Generically, ransomware is malware which is designed to exort money from you. If you don’t pay its perpetrators, then it does nasty things to your Mac. The current crop of ransomware does this by encrypting the files on accessible drives, using a key which is known only to the perpetrators. Pay up – normally well over £/$/€ 100 – and you will be informed of the password, so that you can decrypt the files and use your Mac again.
This poses the insoluble problem of what to do. If you pay up, you should get your Mac back, but you will be encouraging the ransomware authors by rewarding them; if you don’t pay up, you face a great deal of time and work to recover your Mac and your documents before you can resume life as normal.
The best way to deal with ransomware is, of course, not to get infected by it in the first place.
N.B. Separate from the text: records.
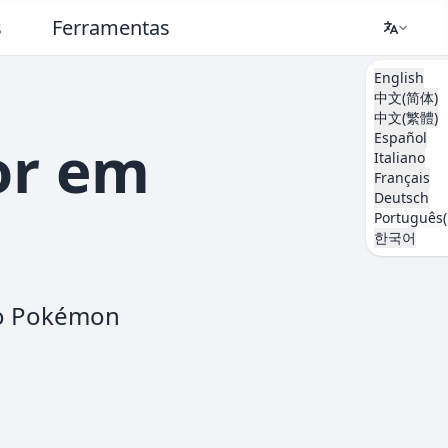
s
Ferramentas
English
中文(简体)
中文(繁體)
Español
tor em
Italiano
Français
Deutsch
Português(
한국어
elo Pokémon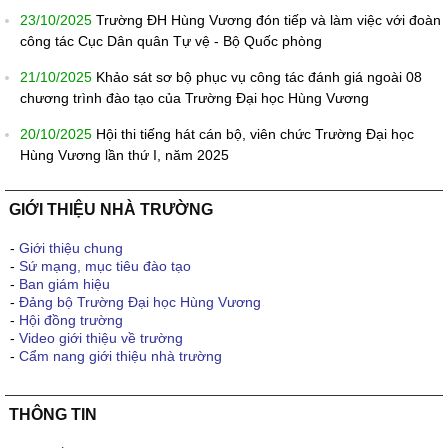
23/10/2025
Trường ĐH Hùng Vương đón tiếp và làm việc với đoàn
công tác Cục Dân quân Tự vệ - Bộ Quốc phòng
21/10/2025
Khảo sát sơ bộ phục vụ công tác đánh giá ngoài 08
chương trình đào tạo của Trường Đại học Hùng Vương
20/10/2025
Hội thi tiếng hát cán bộ, viên chức Trường Đại học
Hùng Vương lần thứ I, năm 2025
GIỚI THIỆU NHÀ TRƯỜNG
-
Giới thiệu chung
-
Sứ mạng, mục tiêu đào tạo
-
Ban giám hiệu
-
Đảng bộ Trường Đại học Hùng Vương
-
Hội đồng trường
-
Video giới thiệu về trường
-
Cẩm nang giới thiệu nhà trường
THÔNG TIN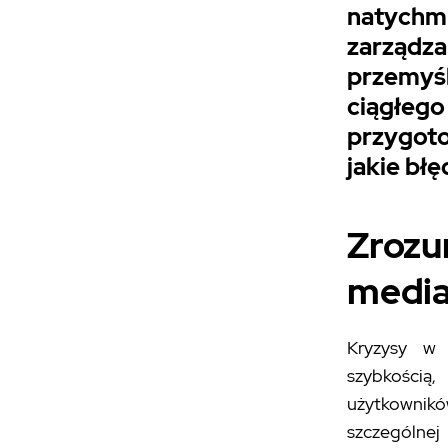
natychm
zarząd
przemyś
ciągłeg
przygoto
jakie błę
Zroz
media
Kryzysy w 
szybkością
użytkownikó
szczególnej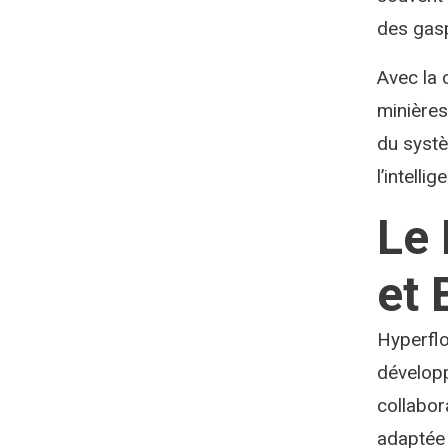
des gasp
Avec la 
minières
du systè
l’intell
Le 
et 
Hyperflo
développ
collabor
adaptée 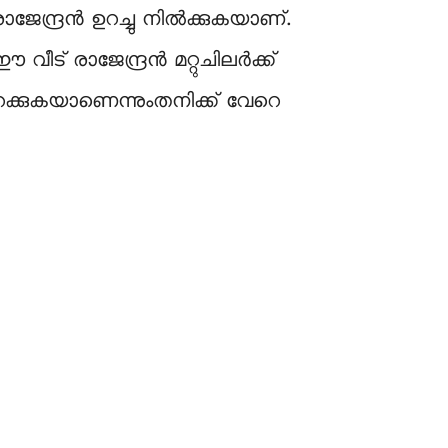
ന്ദ്രൻ ഉറച്ചു നിൽക്കുകയാണ്.
ട് രാജേന്ദ്രൻ മറ്റുചിലർക്ക്
യിറക്കുകയാണെന്നുംതനിക്ക് വേറെ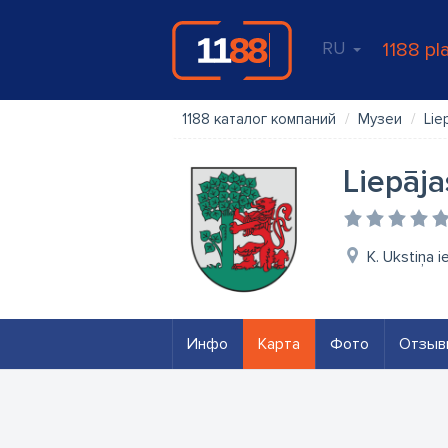
RU
1188 pl
1188 каталог компаний
Музеи
Lie
Liepāja
K. Ukstiņa i
Инфо
Карта
Фото
Отзыв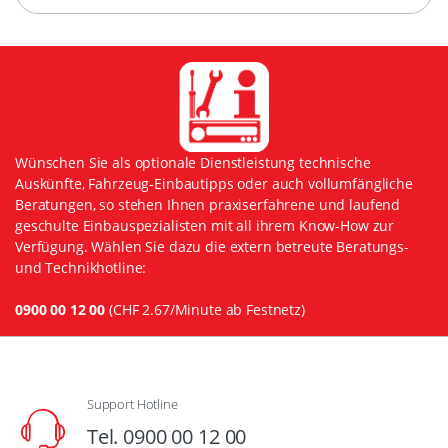
Wünschen Sie als optionale Dienstleistung technische
Auskünfte, Fahrzeug-Einbautipps oder auch vollumfängliche
Beratungen, so stehen Ihnen praxiserfahrene und laufend
geschulte Einbauspezialisten mit all ihrem Know-How zur
Verfügung. Wählen Sie dazu die extern betreute Beratungs-
und Technikhotline:
0900 00 12 00
(CHF 2.67/Minute ab Festnetz)
Support Hotline
Tel. 0900 00 12 00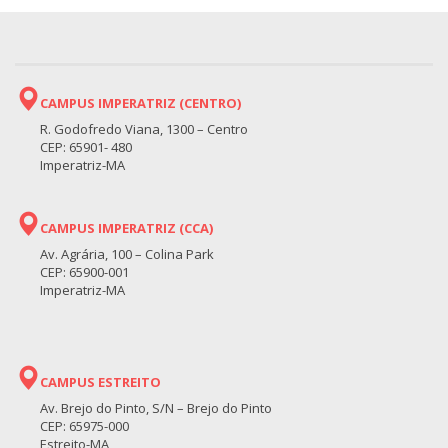
CAMPUS IMPERATRIZ (CENTRO)
R. Godofredo Viana, 1300 – Centro
CEP: 65901- 480
Imperatriz-MA
CAMPUS IMPERATRIZ (CCA)
Av. Agrária, 100 – Colina Park
CEP: 65900-001
Imperatriz-MA
CAMPUS ESTREITO
Av. Brejo do Pinto, S/N – Brejo do Pinto
CEP: 65975-000
Estreito-MA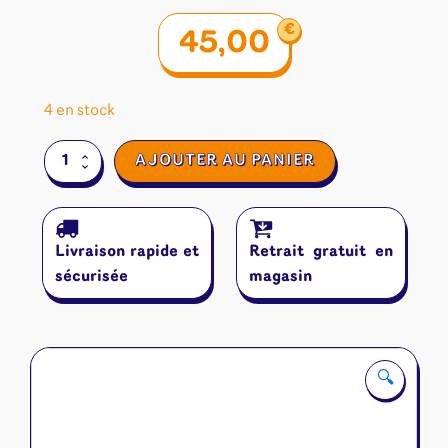
€
45,00
4 en stock
quantité
AJOUTER AU PANIER
de
Les
Tours
Ambulantes
Livraison rapide et
Retrait gratuit en
sécurisée
magasin
🔍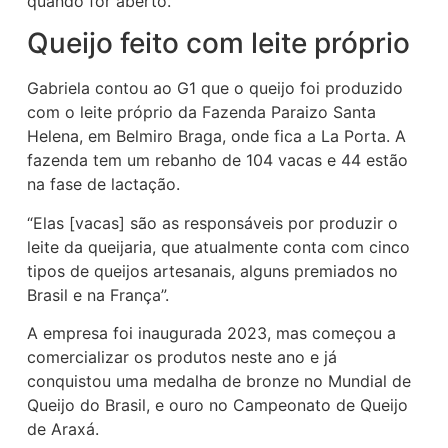
quando for aberto.
Queijo feito com leite próprio
Gabriela contou ao G1 que o queijo foi produzido
com o leite próprio da Fazenda Paraizo Santa
Helena, em Belmiro Braga, onde fica a La Porta. A
fazenda tem um rebanho de 104 vacas e 44 estão
na fase de lactação.
“Elas [vacas] são as responsáveis por produzir o
leite da queijaria, que atualmente conta com cinco
tipos de queijos artesanais, alguns premiados no
Brasil e na França”.
A empresa foi inaugurada 2023, mas começou a
comercializar os produtos neste ano e já
conquistou uma medalha de bronze no Mundial de
Queijo do Brasil, e ouro no Campeonato de Queijo
de Araxá.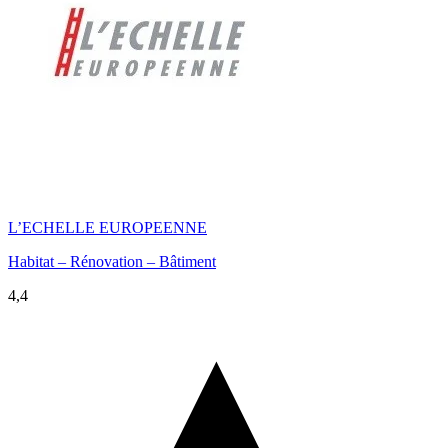
L’ECHELLE EUROPEENNE
Habitat – Rénovation – Bâtiment
4,4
But malware doesn’t only affect those who cruise dangerous sites or use torrents: you could be exposed even if you are fastidious about the sites which you visit.
To date, most ransomware attacks have occurred on PCs, but OS X strains are around and it is quite possible that your Mac will be attacked. Until today, there wasn’t really a great deal that you can do apart from wiping everything and starting from scratch: ransomware is surprisingly difficult to detect until it announces its presence, by which time it is too late.
Objective-See’s RansomWhere? sits quietly in the background, watching for untrusted apps which are encrypting files in your Home folder. If it finds something suspicious, it pops up to let you know, as an alert. This informs you of the name of the task which is doing the encryption, and the files which were about to be encrypted. You are then given the option of terminating that task, or allowing it to run. If you allow it to run, RansomWhere? adds that task to its trusted list, and will allow it to run uninterrupted in the future – valuable when you do want to encrypt files.
One word of caution: if you want to use RansomWhere? to protect your Mac, you will need to leave it running before any ransomware attack. Once the ransomware is already at work encrypting your files, RansomWhere? is unlikely to be able to detect it and give you the chance to regain control.
I have been testing a beta version of RansomWare? for over a week now. Strangely I had just uninstalled it (to test that removal worked) when I was hit by scareware last Sunday, but very quickly re-installed it. There is no perceptible performance penalty, I experienced no false alarms, and it did not reveal any conflicts or glitches.